= Jan Zábrana =

Jan Zábrana (4 July 1931 in Herálec – 3 September 1984 in Prague) was a Czech writer and translator.

His parents were teachers and politicians persecuted by the communist regime after the communist revolution of 1948: his mother, a member of the regional parliament, was arrested and sentenced to 18 years in prison; his father, mayor of Humpolec before the communist coup, was also sentenced to 10 years in prison. All property of the Zábrana family was confiscated when Zábrana was nineteen. University studies were prohibited to non-communists, so he tried to study in a Catholic school for priests, but this was prohibited, also.

From 1952 to 1953, Zábrana worked in the Tatra Smíchov tram factory in Prague, and the following year in an enamel factory in Radotín, and wrote poems and short stories (published after the fall of the communist regime in 1989 in the book Sedm povídek). At this time he met many writers, both his elders (Vladimír Holan, Jiří Kolář) and his peers Václav Havel, Josef Škvorecký, Bohumil Hrabal). From 1954, he worked full-time as a translator and became one of the best Czech translators of 20th century. His interest focused mainly on Russian and American literature, including Aksjonov, Ivan Bunin, Cvetajeva, Mandelstam, Pasternak, Babel, and Platonov; and Allen Ginsberg, Graham Greene, Sylvia Plath, Wallace Stevens, Ferlinghetti, Ezra Pound, and Gregory Corso.

Zábrana also wrote many afterwords to his translations and these were published in Potkat básníka in 1989. Apart from three years during the 1960s when he published three collections (Utkvělé černé ikony 1965, Lynč 1968 and Stránky z deníku 1968), he published no original poetry in his lifetime. He wrote three detective stories (with Josef Škvorecký), and one novel for children.
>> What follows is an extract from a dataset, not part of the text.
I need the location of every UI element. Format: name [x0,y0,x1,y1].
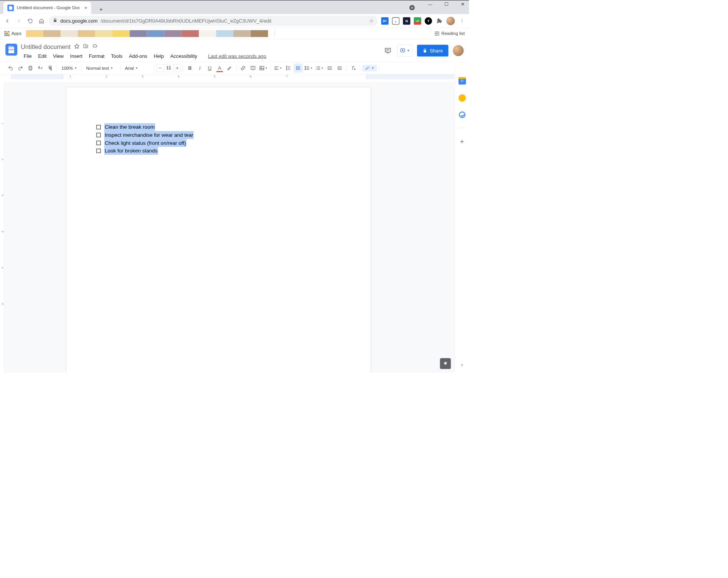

In the normalization period of the 1970s, later in the 1980s, he wrote poetry and continued with his diaries, published in 1992 under the title Celý život (A Whole Life).

==Translations==
(English)
- Jan Zábrana, "The Lesser Histories", trans. Justin Quinn, Karolinum Press (2022). ISBN 978-80-246-4933-7.
- Jan Zábrana, "Evening Trains", trans. Justin Quinn, New York Review of Books (2020).
- Jan Zábrana, "Two Poems" trans. Justin Quinn, Body (2014).